Saved data entries
-- Opening Marker --

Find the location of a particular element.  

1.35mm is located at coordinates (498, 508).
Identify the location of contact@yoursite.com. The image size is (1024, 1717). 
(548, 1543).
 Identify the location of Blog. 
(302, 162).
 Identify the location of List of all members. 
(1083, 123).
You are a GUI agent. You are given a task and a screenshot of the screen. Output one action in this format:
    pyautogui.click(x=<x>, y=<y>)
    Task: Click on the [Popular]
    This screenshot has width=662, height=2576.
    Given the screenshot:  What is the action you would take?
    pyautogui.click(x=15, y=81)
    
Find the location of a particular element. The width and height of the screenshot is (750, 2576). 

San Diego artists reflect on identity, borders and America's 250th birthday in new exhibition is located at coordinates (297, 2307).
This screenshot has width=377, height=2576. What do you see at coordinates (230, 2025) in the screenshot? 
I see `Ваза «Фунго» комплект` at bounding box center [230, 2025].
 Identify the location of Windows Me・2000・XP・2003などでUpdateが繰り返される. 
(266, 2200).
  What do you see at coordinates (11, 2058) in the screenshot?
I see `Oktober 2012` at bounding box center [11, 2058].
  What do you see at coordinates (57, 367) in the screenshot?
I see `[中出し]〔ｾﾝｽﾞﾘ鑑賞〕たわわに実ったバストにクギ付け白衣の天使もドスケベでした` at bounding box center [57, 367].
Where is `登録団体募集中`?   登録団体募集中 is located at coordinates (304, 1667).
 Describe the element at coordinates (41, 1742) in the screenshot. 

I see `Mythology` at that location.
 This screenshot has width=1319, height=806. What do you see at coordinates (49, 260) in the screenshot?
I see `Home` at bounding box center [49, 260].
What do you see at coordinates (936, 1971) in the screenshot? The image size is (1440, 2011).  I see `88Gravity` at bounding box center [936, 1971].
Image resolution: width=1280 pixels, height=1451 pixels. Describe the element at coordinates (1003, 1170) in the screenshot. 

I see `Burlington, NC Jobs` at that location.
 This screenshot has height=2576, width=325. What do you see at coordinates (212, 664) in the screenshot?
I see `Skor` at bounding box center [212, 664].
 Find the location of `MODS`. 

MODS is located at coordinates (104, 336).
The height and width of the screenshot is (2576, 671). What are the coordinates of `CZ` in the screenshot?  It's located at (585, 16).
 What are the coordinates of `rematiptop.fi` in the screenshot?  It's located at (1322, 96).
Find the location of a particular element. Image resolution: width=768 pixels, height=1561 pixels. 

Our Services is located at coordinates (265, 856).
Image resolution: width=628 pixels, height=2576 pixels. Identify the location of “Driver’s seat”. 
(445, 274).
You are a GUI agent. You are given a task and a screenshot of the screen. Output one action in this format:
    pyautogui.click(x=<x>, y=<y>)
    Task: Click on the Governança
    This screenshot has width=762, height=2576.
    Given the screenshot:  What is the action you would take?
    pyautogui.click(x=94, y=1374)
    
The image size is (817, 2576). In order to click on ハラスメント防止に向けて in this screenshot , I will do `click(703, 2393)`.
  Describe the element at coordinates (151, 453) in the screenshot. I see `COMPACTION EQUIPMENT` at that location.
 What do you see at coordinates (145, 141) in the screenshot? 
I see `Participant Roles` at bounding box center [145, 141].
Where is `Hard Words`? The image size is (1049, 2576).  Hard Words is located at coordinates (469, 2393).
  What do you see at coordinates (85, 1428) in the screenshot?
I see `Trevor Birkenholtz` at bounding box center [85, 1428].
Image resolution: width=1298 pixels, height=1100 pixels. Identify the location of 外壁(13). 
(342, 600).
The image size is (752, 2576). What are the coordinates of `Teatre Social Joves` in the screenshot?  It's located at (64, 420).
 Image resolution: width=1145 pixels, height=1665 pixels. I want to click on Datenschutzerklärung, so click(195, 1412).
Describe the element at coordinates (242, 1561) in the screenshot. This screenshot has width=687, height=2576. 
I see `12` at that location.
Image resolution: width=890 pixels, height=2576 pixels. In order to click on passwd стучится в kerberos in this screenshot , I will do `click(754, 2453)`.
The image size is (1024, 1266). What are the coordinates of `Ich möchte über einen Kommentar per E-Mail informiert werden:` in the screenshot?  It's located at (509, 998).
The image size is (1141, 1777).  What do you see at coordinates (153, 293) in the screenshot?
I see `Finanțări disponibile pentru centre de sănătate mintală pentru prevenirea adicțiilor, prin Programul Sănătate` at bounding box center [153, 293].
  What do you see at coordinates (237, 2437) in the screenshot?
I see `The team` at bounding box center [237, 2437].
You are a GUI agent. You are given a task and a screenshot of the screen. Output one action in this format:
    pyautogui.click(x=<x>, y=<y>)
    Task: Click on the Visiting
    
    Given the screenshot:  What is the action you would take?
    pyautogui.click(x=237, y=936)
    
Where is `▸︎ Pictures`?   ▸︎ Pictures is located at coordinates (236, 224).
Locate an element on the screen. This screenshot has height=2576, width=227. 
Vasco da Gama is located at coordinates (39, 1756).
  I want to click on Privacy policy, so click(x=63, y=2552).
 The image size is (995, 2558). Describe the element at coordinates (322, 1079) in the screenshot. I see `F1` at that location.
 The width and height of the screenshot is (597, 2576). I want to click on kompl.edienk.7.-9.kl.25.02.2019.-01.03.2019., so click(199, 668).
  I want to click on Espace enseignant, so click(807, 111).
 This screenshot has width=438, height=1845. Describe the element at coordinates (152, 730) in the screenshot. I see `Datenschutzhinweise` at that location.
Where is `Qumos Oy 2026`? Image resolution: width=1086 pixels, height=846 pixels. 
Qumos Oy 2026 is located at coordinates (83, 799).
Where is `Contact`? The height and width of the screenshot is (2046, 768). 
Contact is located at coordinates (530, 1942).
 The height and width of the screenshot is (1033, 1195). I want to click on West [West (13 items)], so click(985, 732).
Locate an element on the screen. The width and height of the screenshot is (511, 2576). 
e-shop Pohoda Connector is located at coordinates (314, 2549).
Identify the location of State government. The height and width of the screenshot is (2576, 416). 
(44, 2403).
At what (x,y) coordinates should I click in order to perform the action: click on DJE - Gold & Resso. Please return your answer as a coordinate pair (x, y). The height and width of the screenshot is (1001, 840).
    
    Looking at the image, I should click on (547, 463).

-- Closing Marker --

*What to work on*
What is needed is an exact copy of all the data above.

*Response for this exercise*
Find the location of a particular element.  

1.35mm is located at coordinates (498, 508).
Identify the location of contact@yoursite.com. The image size is (1024, 1717). 
(548, 1543).
 Identify the location of Blog. 
(302, 162).
 Identify the location of List of all members. 
(1083, 123).
You are a GUI agent. You are given a task and a screenshot of the screen. Output one action in this format:
    pyautogui.click(x=<x>, y=<y>)
    Task: Click on the [Popular]
    This screenshot has width=662, height=2576.
    Given the screenshot:  What is the action you would take?
    pyautogui.click(x=15, y=81)
    
Find the location of a particular element. The width and height of the screenshot is (750, 2576). 

San Diego artists reflect on identity, borders and America's 250th birthday in new exhibition is located at coordinates (297, 2307).
This screenshot has width=377, height=2576. What do you see at coordinates (230, 2025) in the screenshot? 
I see `Ваза «Фунго» комплект` at bounding box center [230, 2025].
 Identify the location of Windows Me・2000・XP・2003などでUpdateが繰り返される. 
(266, 2200).
  What do you see at coordinates (11, 2058) in the screenshot?
I see `Oktober 2012` at bounding box center [11, 2058].
  What do you see at coordinates (57, 367) in the screenshot?
I see `[中出し]〔ｾﾝｽﾞﾘ鑑賞〕たわわに実ったバストにクギ付け白衣の天使もドスケベでした` at bounding box center [57, 367].
Where is `登録団体募集中`?   登録団体募集中 is located at coordinates (304, 1667).
 Describe the element at coordinates (41, 1742) in the screenshot. 

I see `Mythology` at that location.
 This screenshot has width=1319, height=806. What do you see at coordinates (49, 260) in the screenshot?
I see `Home` at bounding box center [49, 260].
What do you see at coordinates (936, 1971) in the screenshot? The image size is (1440, 2011).  I see `88Gravity` at bounding box center [936, 1971].
Image resolution: width=1280 pixels, height=1451 pixels. Describe the element at coordinates (1003, 1170) in the screenshot. 

I see `Burlington, NC Jobs` at that location.
 This screenshot has height=2576, width=325. What do you see at coordinates (212, 664) in the screenshot?
I see `Skor` at bounding box center [212, 664].
 Find the location of `MODS`. 

MODS is located at coordinates (104, 336).
The height and width of the screenshot is (2576, 671). What are the coordinates of `CZ` in the screenshot?  It's located at (585, 16).
 What are the coordinates of `rematiptop.fi` in the screenshot?  It's located at (1322, 96).
Find the location of a particular element. Image resolution: width=768 pixels, height=1561 pixels. 

Our Services is located at coordinates (265, 856).
Image resolution: width=628 pixels, height=2576 pixels. Identify the location of “Driver’s seat”. 
(445, 274).
You are a GUI agent. You are given a task and a screenshot of the screen. Output one action in this format:
    pyautogui.click(x=<x>, y=<y>)
    Task: Click on the Governança
    This screenshot has width=762, height=2576.
    Given the screenshot:  What is the action you would take?
    pyautogui.click(x=94, y=1374)
    
The image size is (817, 2576). In order to click on ハラスメント防止に向けて in this screenshot , I will do `click(703, 2393)`.
  Describe the element at coordinates (151, 453) in the screenshot. I see `COMPACTION EQUIPMENT` at that location.
 What do you see at coordinates (145, 141) in the screenshot? 
I see `Participant Roles` at bounding box center [145, 141].
Where is `Hard Words`? The image size is (1049, 2576).  Hard Words is located at coordinates (469, 2393).
  What do you see at coordinates (85, 1428) in the screenshot?
I see `Trevor Birkenholtz` at bounding box center [85, 1428].
Image resolution: width=1298 pixels, height=1100 pixels. Identify the location of 外壁(13). 
(342, 600).
The image size is (752, 2576). What are the coordinates of `Teatre Social Joves` in the screenshot?  It's located at (64, 420).
 Image resolution: width=1145 pixels, height=1665 pixels. I want to click on Datenschutzerklärung, so click(195, 1412).
Describe the element at coordinates (242, 1561) in the screenshot. This screenshot has width=687, height=2576. 
I see `12` at that location.
Image resolution: width=890 pixels, height=2576 pixels. In order to click on passwd стучится в kerberos in this screenshot , I will do `click(754, 2453)`.
The image size is (1024, 1266). What are the coordinates of `Ich möchte über einen Kommentar per E-Mail informiert werden:` in the screenshot?  It's located at (509, 998).
The image size is (1141, 1777).  What do you see at coordinates (153, 293) in the screenshot?
I see `Finanțări disponibile pentru centre de sănătate mintală pentru prevenirea adicțiilor, prin Programul Sănătate` at bounding box center [153, 293].
  What do you see at coordinates (237, 2437) in the screenshot?
I see `The team` at bounding box center [237, 2437].
You are a GUI agent. You are given a task and a screenshot of the screen. Output one action in this format:
    pyautogui.click(x=<x>, y=<y>)
    Task: Click on the Visiting
    
    Given the screenshot:  What is the action you would take?
    pyautogui.click(x=237, y=936)
    
Where is `▸︎ Pictures`?   ▸︎ Pictures is located at coordinates (236, 224).
Locate an element on the screen. This screenshot has height=2576, width=227. 
Vasco da Gama is located at coordinates (39, 1756).
  I want to click on Privacy policy, so click(x=63, y=2552).
 The image size is (995, 2558). Describe the element at coordinates (322, 1079) in the screenshot. I see `F1` at that location.
 The width and height of the screenshot is (597, 2576). I want to click on kompl.edienk.7.-9.kl.25.02.2019.-01.03.2019., so click(199, 668).
  I want to click on Espace enseignant, so click(807, 111).
 This screenshot has width=438, height=1845. Describe the element at coordinates (152, 730) in the screenshot. I see `Datenschutzhinweise` at that location.
Where is `Qumos Oy 2026`? Image resolution: width=1086 pixels, height=846 pixels. 
Qumos Oy 2026 is located at coordinates (83, 799).
Where is `Contact`? The height and width of the screenshot is (2046, 768). 
Contact is located at coordinates (530, 1942).
 The height and width of the screenshot is (1033, 1195). I want to click on West [West (13 items)], so click(985, 732).
Locate an element on the screen. The width and height of the screenshot is (511, 2576). 
e-shop Pohoda Connector is located at coordinates (314, 2549).
Identify the location of State government. The height and width of the screenshot is (2576, 416). 
(44, 2403).
At what (x,y) coordinates should I click in order to perform the action: click on DJE - Gold & Resso. Please return your answer as a coordinate pair (x, y). The height and width of the screenshot is (1001, 840).
    
    Looking at the image, I should click on (547, 463).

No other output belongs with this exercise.